**DATA FOR PROCESSING**
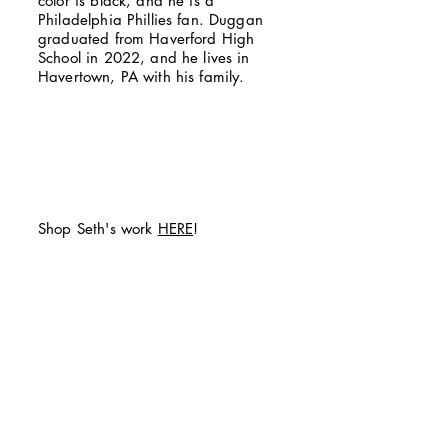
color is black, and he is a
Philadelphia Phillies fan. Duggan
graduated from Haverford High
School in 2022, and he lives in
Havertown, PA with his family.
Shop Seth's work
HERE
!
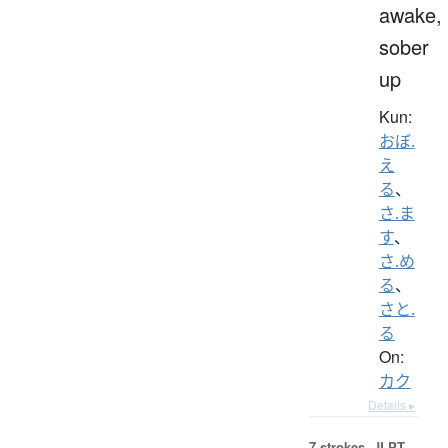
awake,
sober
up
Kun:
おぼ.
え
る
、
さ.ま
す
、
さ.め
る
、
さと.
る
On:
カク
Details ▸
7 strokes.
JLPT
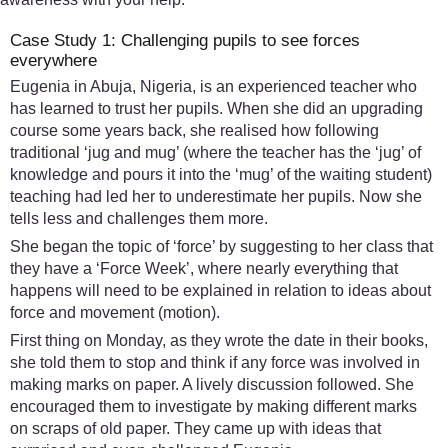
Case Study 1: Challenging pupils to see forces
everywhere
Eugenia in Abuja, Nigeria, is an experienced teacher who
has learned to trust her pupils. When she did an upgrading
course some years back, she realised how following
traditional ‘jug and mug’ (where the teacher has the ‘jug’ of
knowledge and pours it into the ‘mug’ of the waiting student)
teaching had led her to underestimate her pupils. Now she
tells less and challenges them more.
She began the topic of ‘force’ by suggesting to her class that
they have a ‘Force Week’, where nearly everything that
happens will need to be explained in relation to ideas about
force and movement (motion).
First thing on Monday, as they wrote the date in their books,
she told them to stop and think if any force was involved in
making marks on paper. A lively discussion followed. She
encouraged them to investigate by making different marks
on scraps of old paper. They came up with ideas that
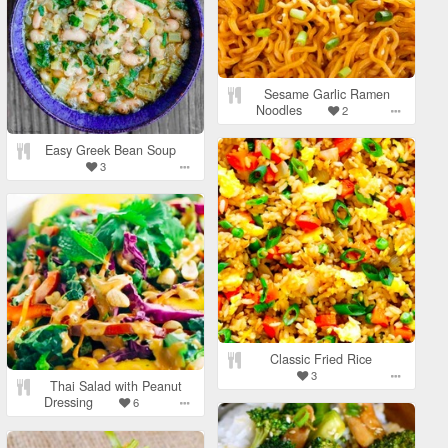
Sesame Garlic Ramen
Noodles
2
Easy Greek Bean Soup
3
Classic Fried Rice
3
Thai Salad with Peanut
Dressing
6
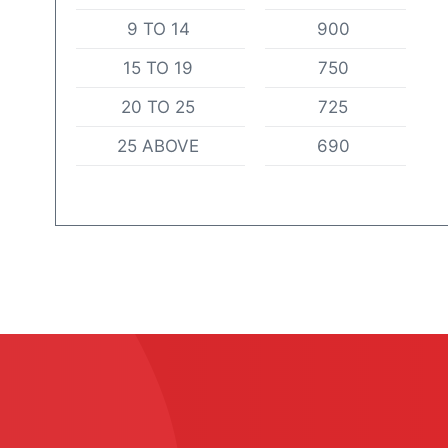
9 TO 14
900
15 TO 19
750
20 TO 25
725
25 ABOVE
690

**GOAL OF THE EXERCISE**
Transcribe exactly the portion of the material above that runs from the line containing "Classic Fried Rice" through its last line, omitting all pictures.

**ANSWER**
Classic Fried Rice
3
Thai Salad with Peanut
Dressing
6
9 TO 14
900
15 TO 19
750
20 TO 25
725
25 ABOVE
690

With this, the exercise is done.